(CN) – The U.S. government filed another motion to get New York Times reporter James Risen on the stand to testify against Jeffrey Sterling, a former CIA officer accused of sharing classified information.
Though a federal judge sharply limited the scope of Risen’s testimony in a July order, prosecutors have asked for reconsideration in light of new developments. The court said at the time that prosecutors have other sources aside from Risen who can implicate Sterling as the source of the leak.
The court had partly based this decision on the word of a former intelligence officer who has recently told prosecutors that he mistakenly linked two conversations he had with Risen when testifying before the grand jury testimony. In his original testimony, the officer mentioned two conversations he had with Risen, one specifically about Sterling, and one, several months later, concerning generic questions about CIA activity. The witness now claims that he cannot say whether Risen had connected that second conversation to Sterling.

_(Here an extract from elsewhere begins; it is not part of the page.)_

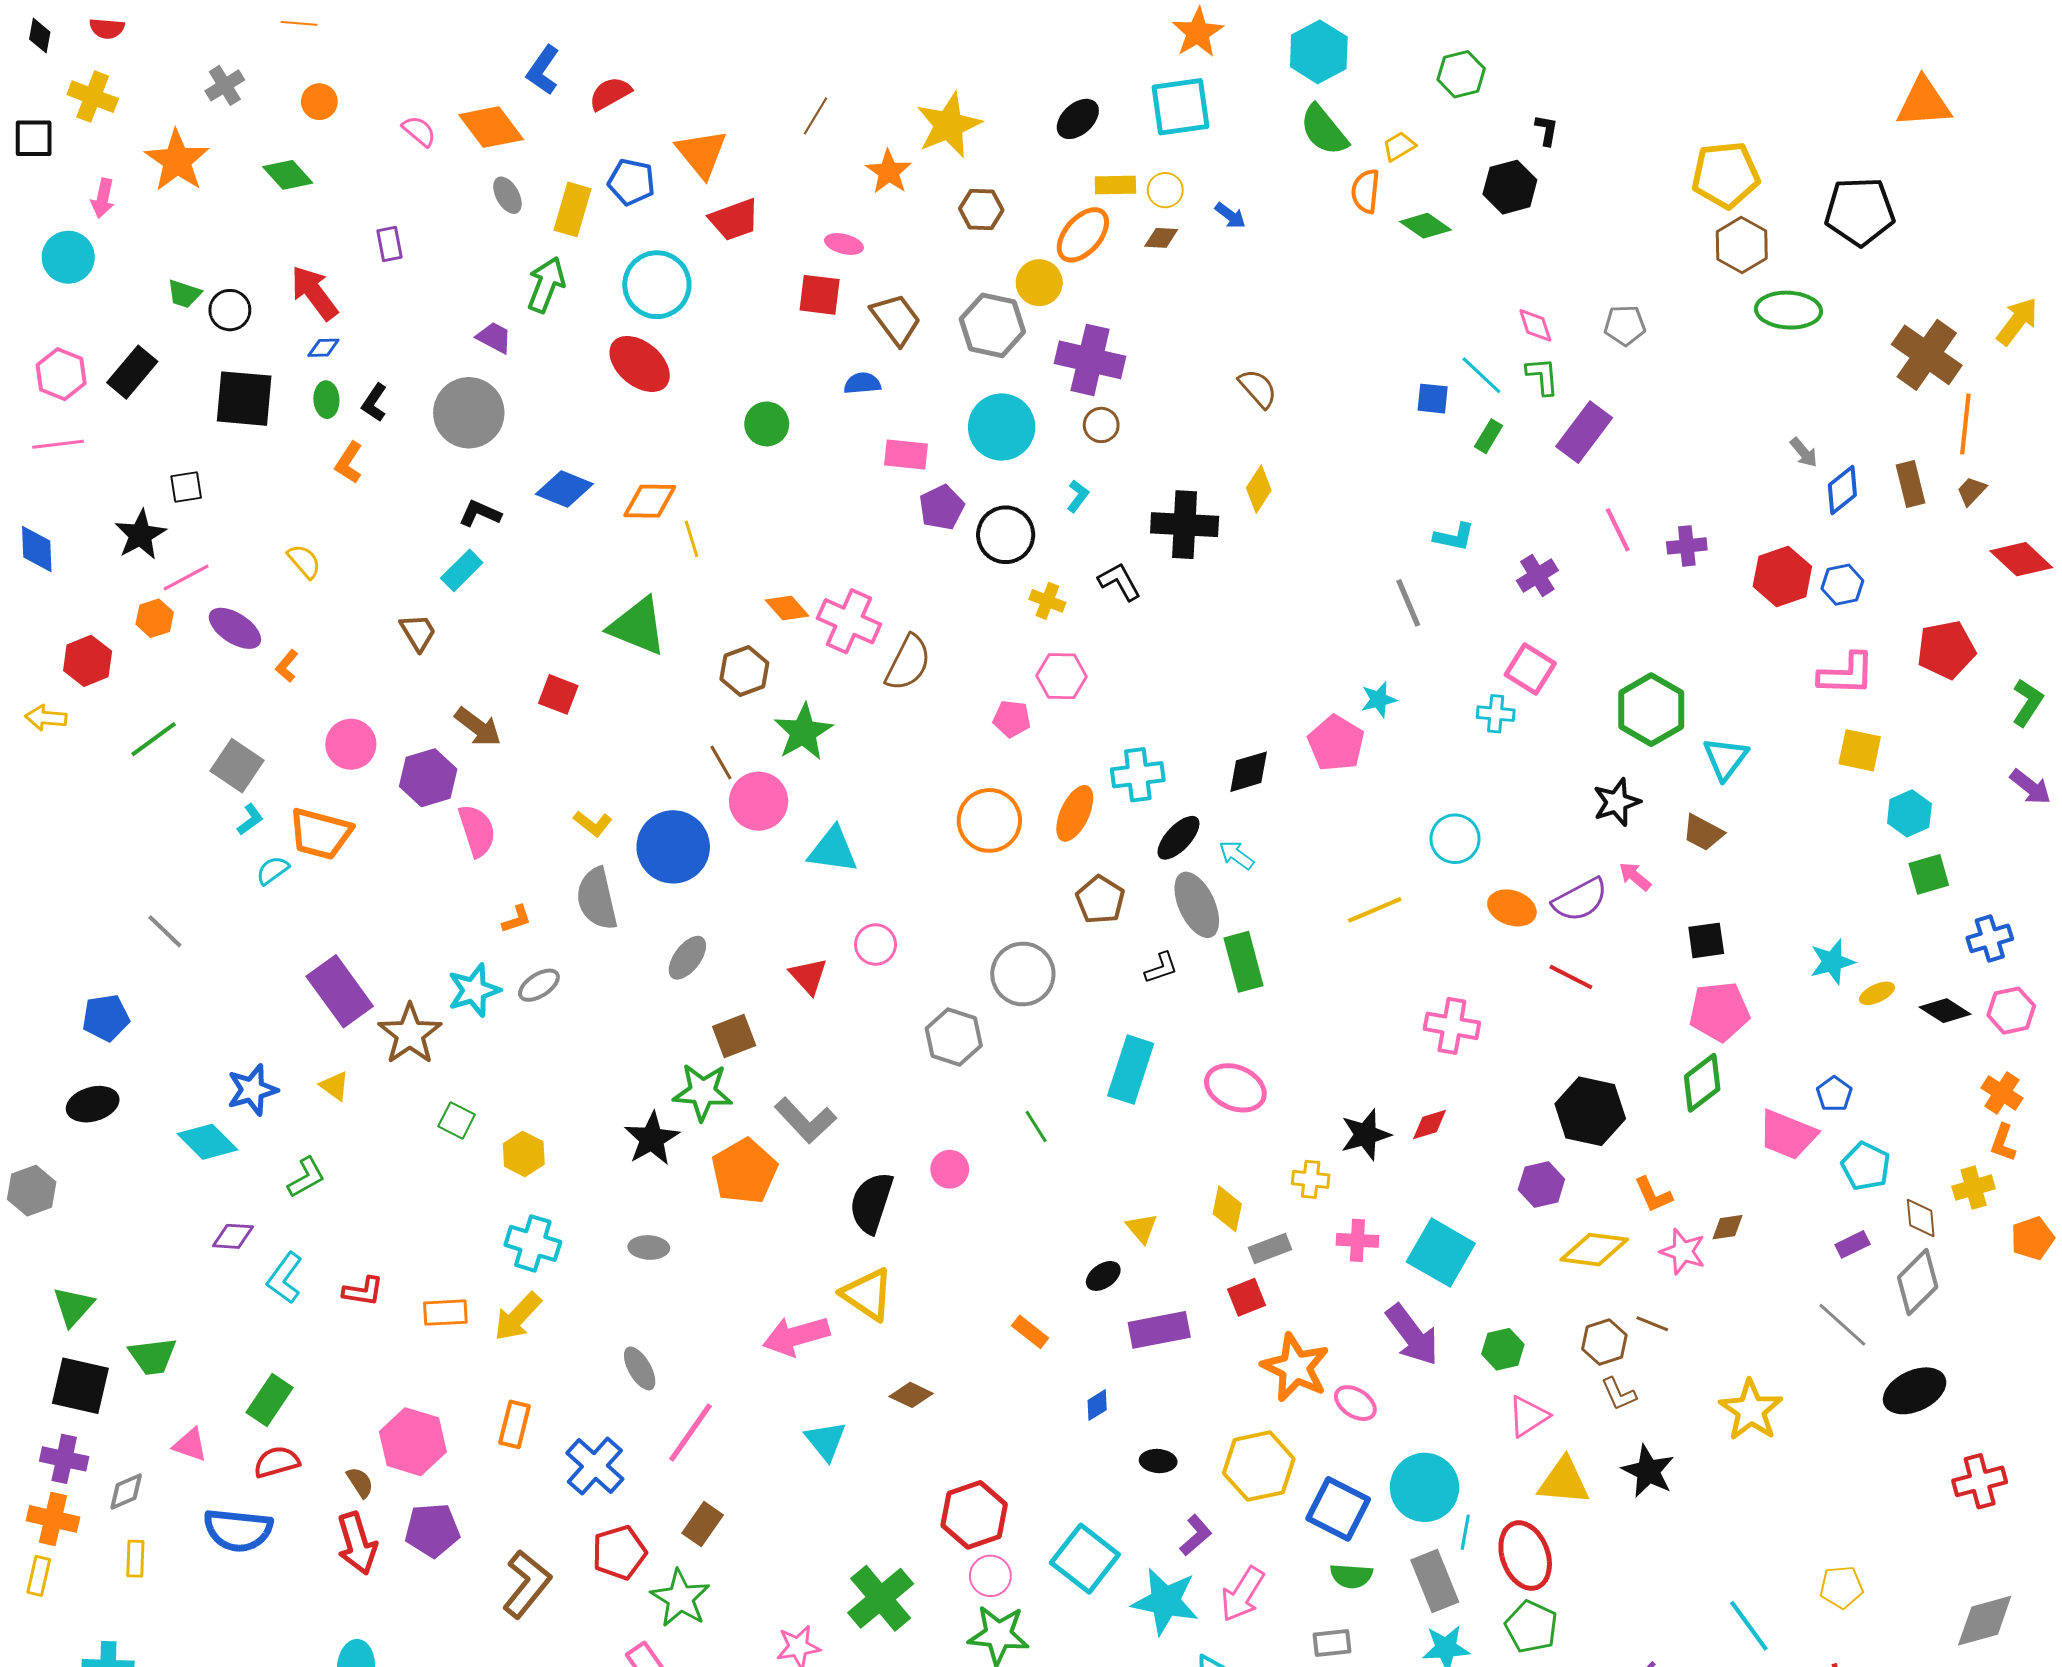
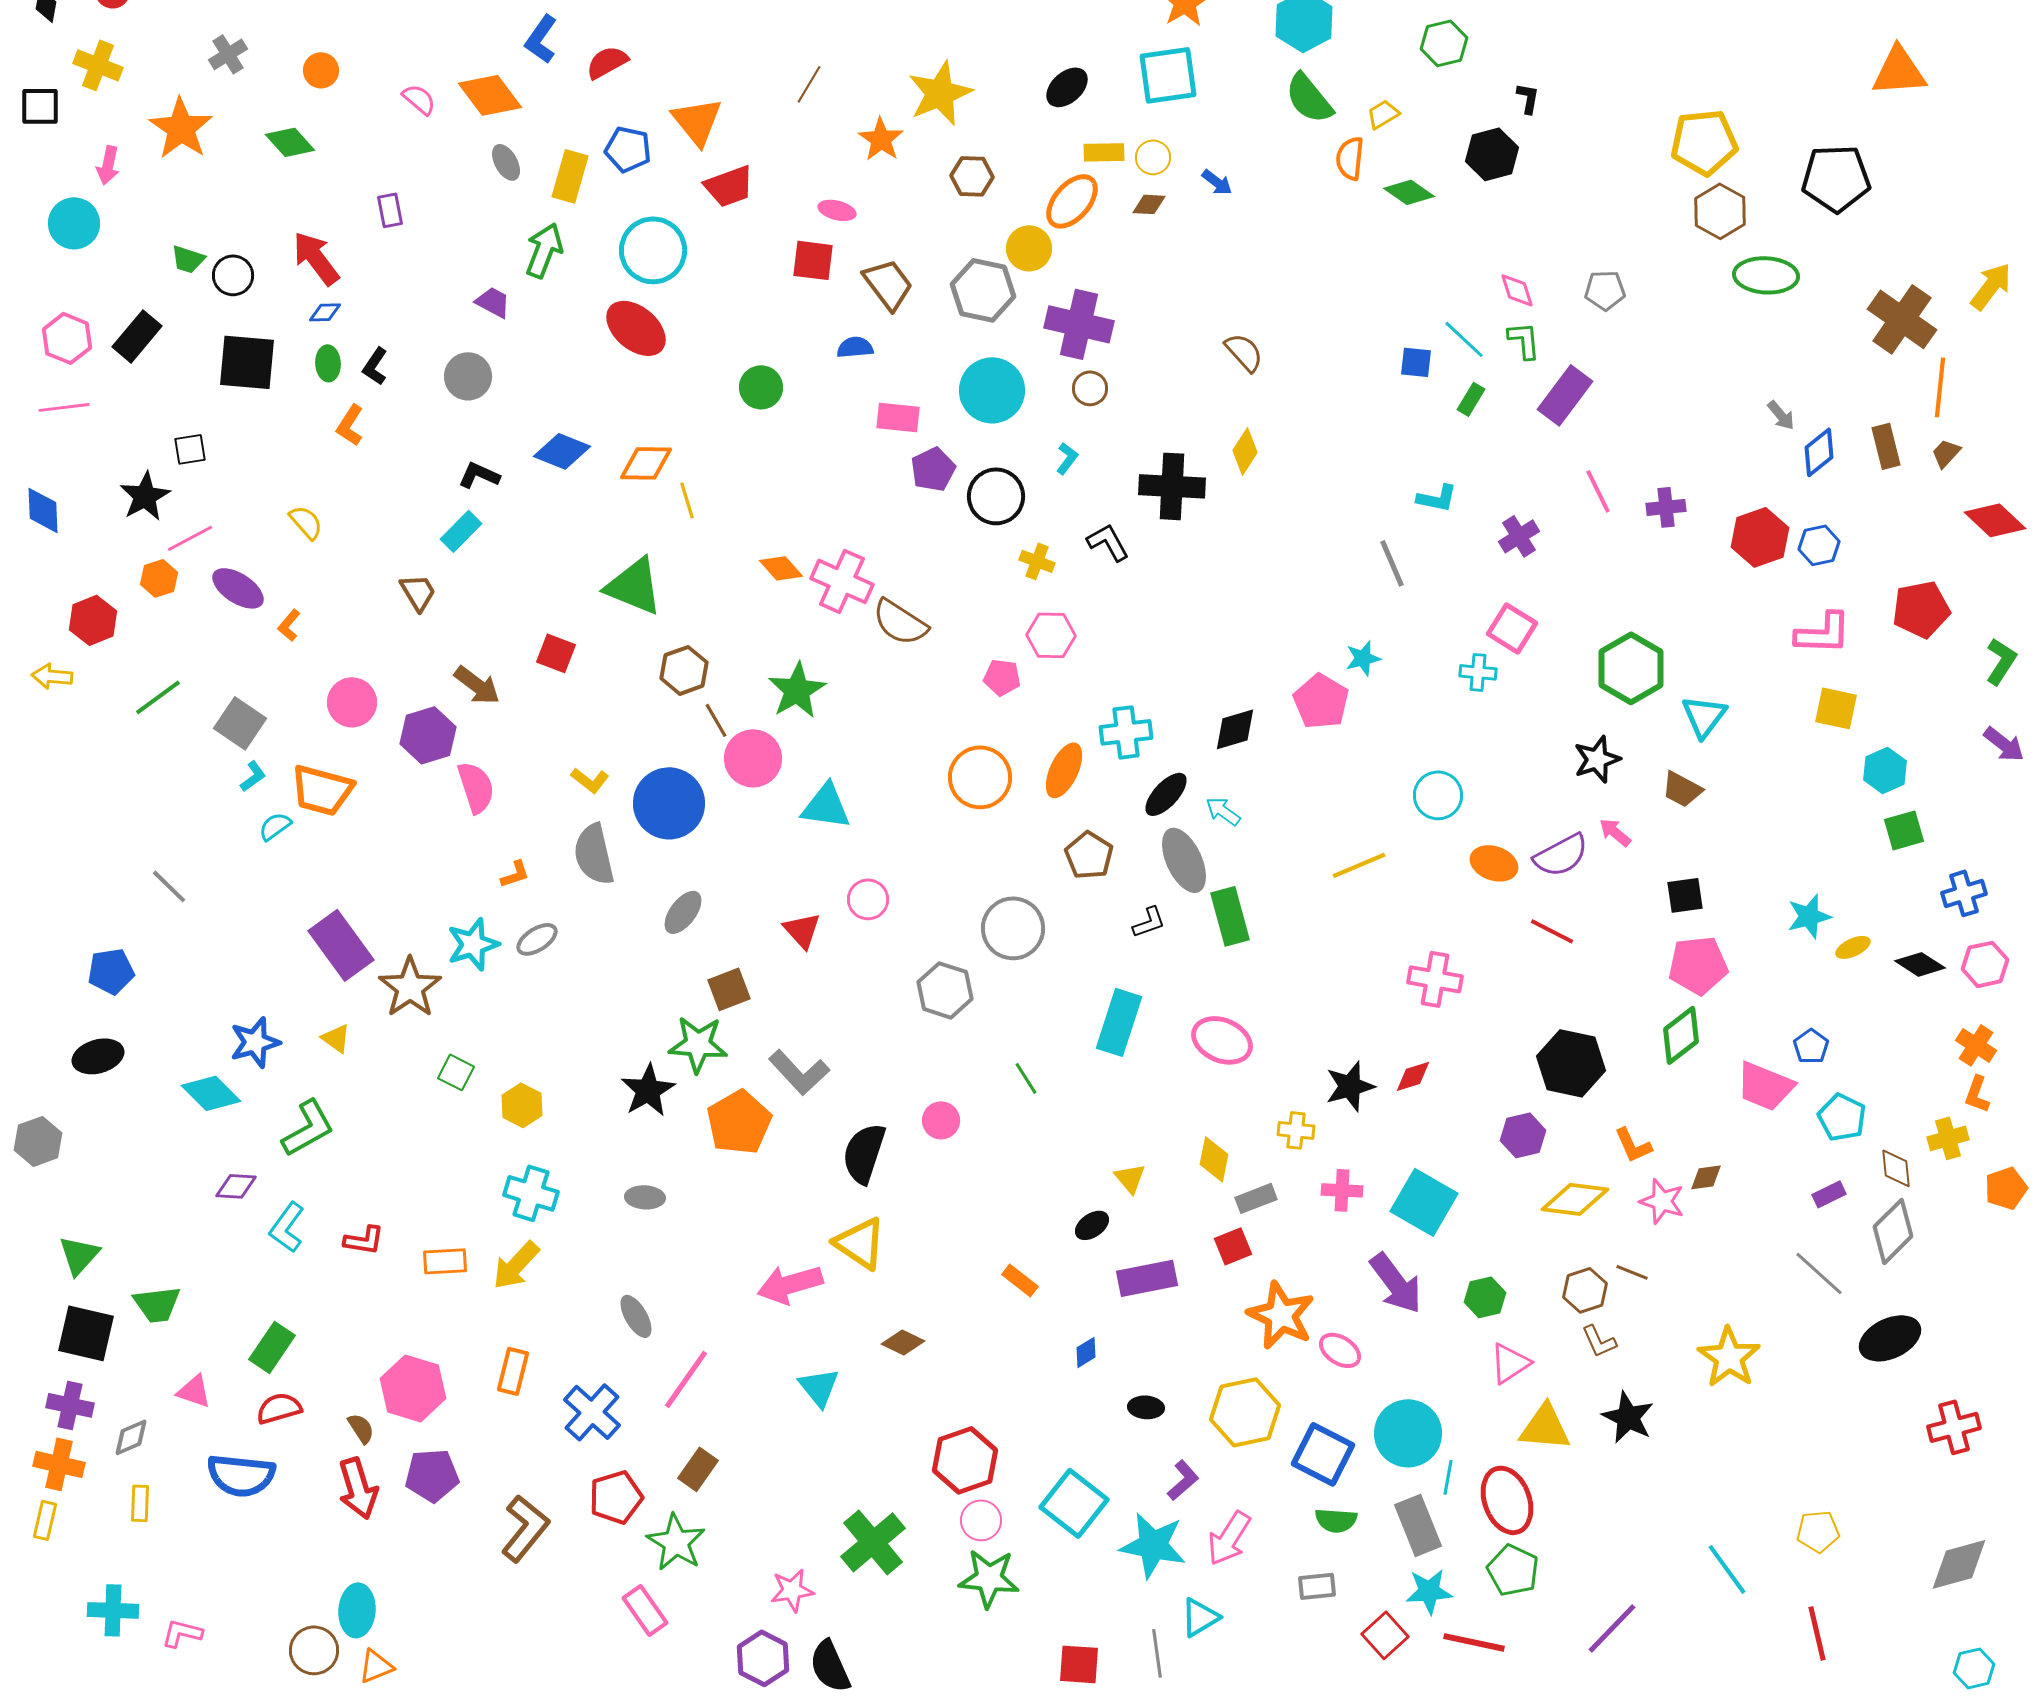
gray circle: (469, 413) -> (468, 376), size x0.7
brown semicircle: (908, 663) -> (900, 622), turned 96
brown hexagon: (744, 671) -> (684, 670), moved
green L-shape: (306, 1177) -> (308, 1128), size x1.4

In July, U.S. District Judge Leonie Brinkema said this former official’s testimony provided “exactly what the government seeks to obtain from its subpoena to Mr. Risen: an admission that Sterling was Risen’s source for the classified information.”
Now that this former official has allegedly changed his testimony, “Risen is the only source for the information the government seeks to present to the jury,” according to the motion.
Sterling’s strategy will unfairly call into question the character and reputations of many innocent individuals, prosecutors said.
“The defendant plans to point the finger at as many other individuals as possible, in a scattershot effort to manufacture reasonable doubt as to the identity of the individual who leaked national defense information to Mr. Risen,” according to the eight-page motion.
Risen’s testimony alone can help the government “definitively exclude” these indivisauls as the source of the leak, prosecutors say.
Sterling’s expert also plans to show how Risen’s writing style – specifically his use of the third person rather than quotation marks – implies that he got he obtained access to classified information from multiple individuals, according to the government’s brief.
“Only Mr. Risen can testify as to the meaning of his use of quotation marks,” government argued.